Os preços oscilaram regionalmente na última semana de julho, subindo onde havia menor disponibilidade, mas caindo em locais com maior oferta. Mesmo assim, no geral, a oferta restrita e a demanda firme sustentaram as cotações, obrigando compradores a elevarem as ofertas, mas muitos produtores mantiveram a cautela, apostando em preços mais altos.

Outro fator que contribuiu para a liquidez reduzida no mês e a sustentação dos preços internos foi a atuação da Conab, com contratos de opção de venda e previsão de novos editais.

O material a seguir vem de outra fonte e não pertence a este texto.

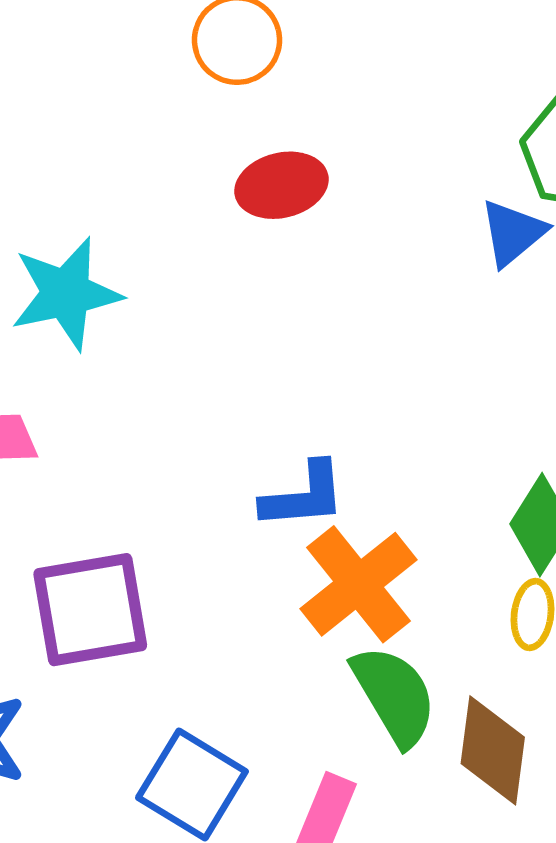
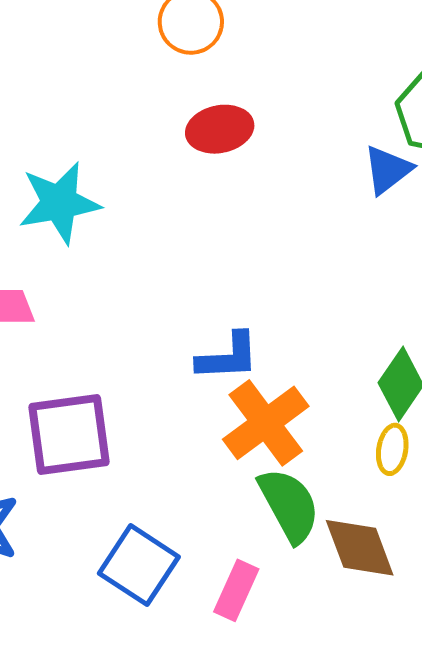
brown diamond: (493, 750) -> (360, 548), turned -30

Mesmo com a valorização mensal, as cotações acumulam forte queda no ano, pressionando a rentabilidade dos produtores, que vendem abaixo do custo, o que os desmotiva para planejar a próxima safra. A indústria enfrenta dificuldades para repassar custos ao consumidor, afetada por estoques caros e custos logísticos elevados, o que pressiona as margens. Na última semana de julho, as negociações seguiram limitadas, com divergências regionais nos preços, em meio à pressão por custeios e à menor demanda externa, impactada pelas políticas tarifárias dos Estados Unidos.

PREÇOS – Em julho/25, o Indicador CEPEA/IRGA-RS acumulou alta de 4,45%, com a média passando para R$ 68,14/sc de 50 kg, 1,68% superior à de junho/25, mas expressivos 40,78% inferior à de julho/24.

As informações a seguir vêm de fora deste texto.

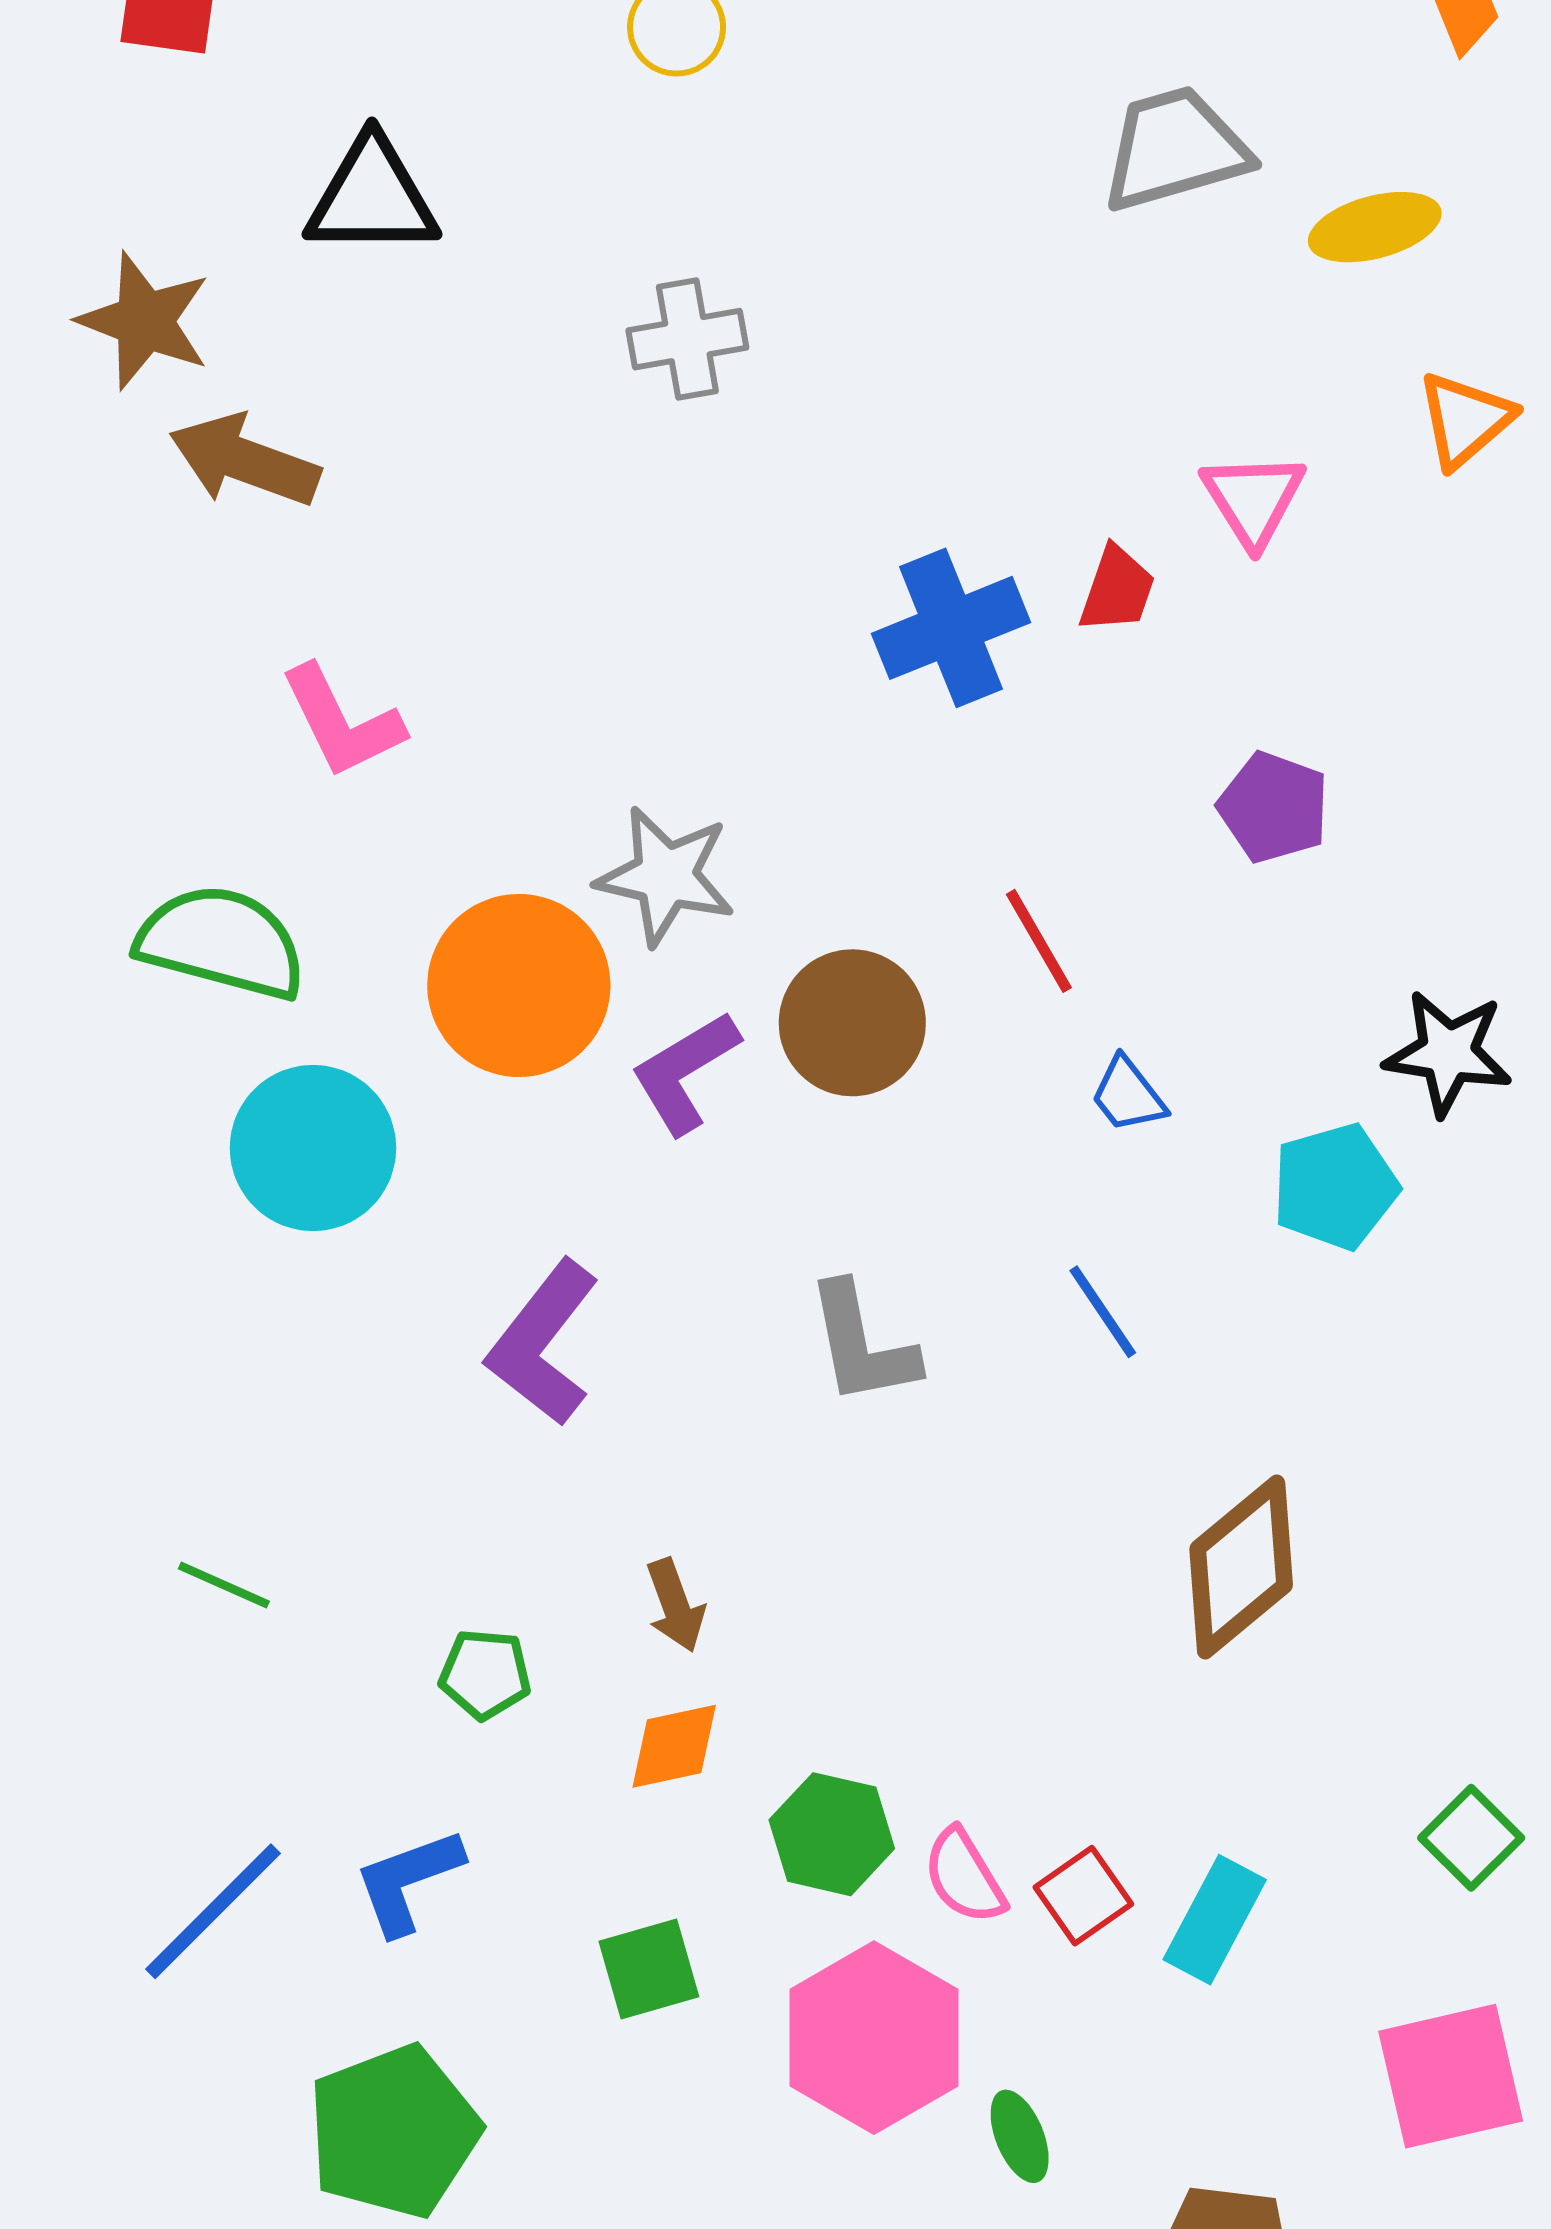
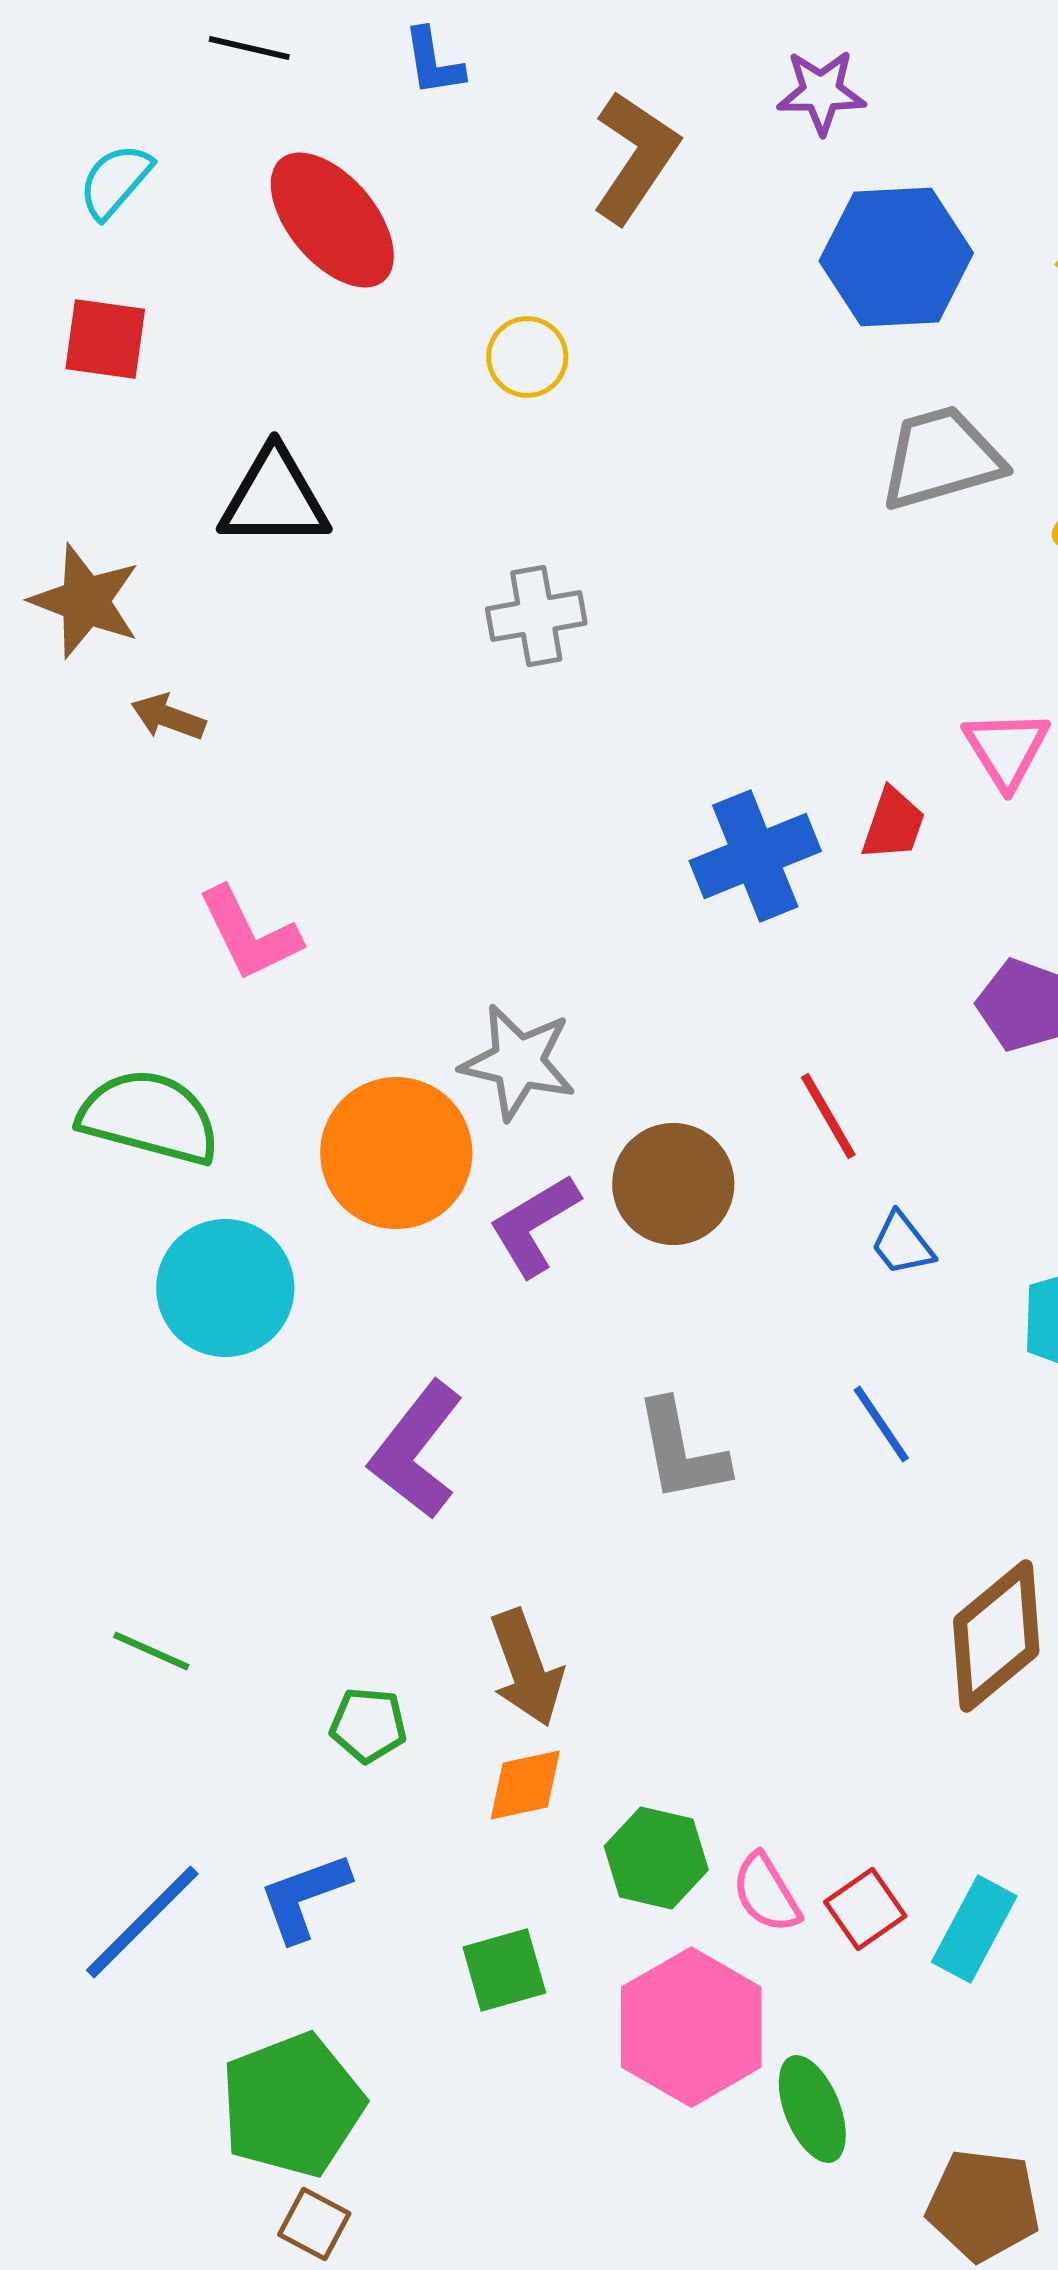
brown arrow: (244, 461) -> (168, 717), size x0.6
brown arrow: (675, 1605) -> (526, 1668), size x1.5
green ellipse: (1020, 2136) -> (812, 2109), size x1.4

Considerando-se as microrregiões que compõem o Indicador, entre 30 de junho e 31 de julho, os avanços foram de 1,88% na Planície Costeira Externa, de 4,02% na Zona Sul, de 4,41%, na Campanha, encerrando o dia 31 a R$ 69,65/sc de 50 kg, R$ 70,21/sc e a R$ 67,90/sc. Com aumentos mais expressivos, estão a Fronteira Oeste (4,72%), Planície Costeira Interna (5,03%) e Depressão Central (5,21%), a R$ 69,56/sc, R$ 70,59/sc e R$ 67,49/sc.

Em relação aos demais rendimentos, a média estadual sul-riograndense para o produto de 50% a 57% de grãos inteiros subiu 3,72% no acumulado de julho, a R$ 66,55/sc de 50 kg no dia 31. Para os grãos com 59% a 62% de grãos inteiros, a valorização foi de 3,48%, a R$ 69,35/sc. Quanto ao produto de 63% a 65% de grãos inteiros, houve aumento de 2,43%, para R$ 69,46/sc.

RITMO INDUSTRIAL – A produção física industrial de beneficiamento de arroz e a fabricação de seus derivados analisados pelo IBGE apresentou recuo expressivo em junho/25 (informação mais recente). O índice foi de 85,36, 12,69% inferior ao registrado em maio/25, quando o setor havia alcançado o maior nível desde maio/24, com 97,77 pontos. Na comparação com junho/24, quando o índice foi de 89,19, observa-se queda de 4,3%.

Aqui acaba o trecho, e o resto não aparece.